I'm looking for a kind of stone face look so peat and coco isn't my best bet filler wise. I was just downstairs experimenting some more and realized exactly what you pointed out, quikrete is WAAAYYY too thin! I started using just quickrete and I'll see what happens....

Any way I could achieve my stone face look?


----------



## thekidgecko (Oct 30, 2006)

Still screwing around with it.....I have so much grout I have it coming out of my ears lol...

I got it to be almost completely waterproof (completely after a final painting of fortifier) and it sticks to anything like glue. It looks pretty freaking awesome, too. Should I experiment and give it a try, acid wash it with some vinegar some JIC, and see what happens?
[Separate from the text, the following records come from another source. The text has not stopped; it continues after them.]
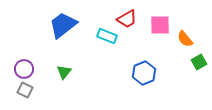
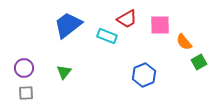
blue trapezoid: moved 5 px right
orange semicircle: moved 1 px left, 3 px down
purple circle: moved 1 px up
blue hexagon: moved 2 px down
gray square: moved 1 px right, 3 px down; rotated 28 degrees counterclockwise
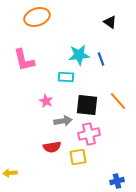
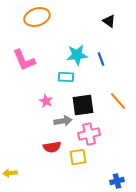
black triangle: moved 1 px left, 1 px up
cyan star: moved 2 px left
pink L-shape: rotated 10 degrees counterclockwise
black square: moved 4 px left; rotated 15 degrees counterclockwise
I am REALLY liking its look and so far I think it will hold up well under viv conditions and remain waterproof.


----------



## sbreland (May 4, 2006)

Yeah, you can do that. If you have the right kind of grout (I'd have to look and see what I used before) you should be fine as long as you do the vinegar soak. If you want to play with color and texture right next to the Quickrete fortifier there should be concrete tint... just add as much or as little as you want to change the color and play with it a bit. If you want a textured look add different types of gravel or stone fleck to it and you can do pretty much whatever you want. If you really want to get creative, take and make a styrofoam "underskeleton" and make the bonder/grout mixture a little thicker and mold/sculpt what you are looking for onto the styrofoam. Honestly, there are 100s of ideas you can do and the only limiting factor is your imagination.


----------



## thekidgecko (Oct 30, 2006)

When do you sleep???? lol.

Thanks for the help


----------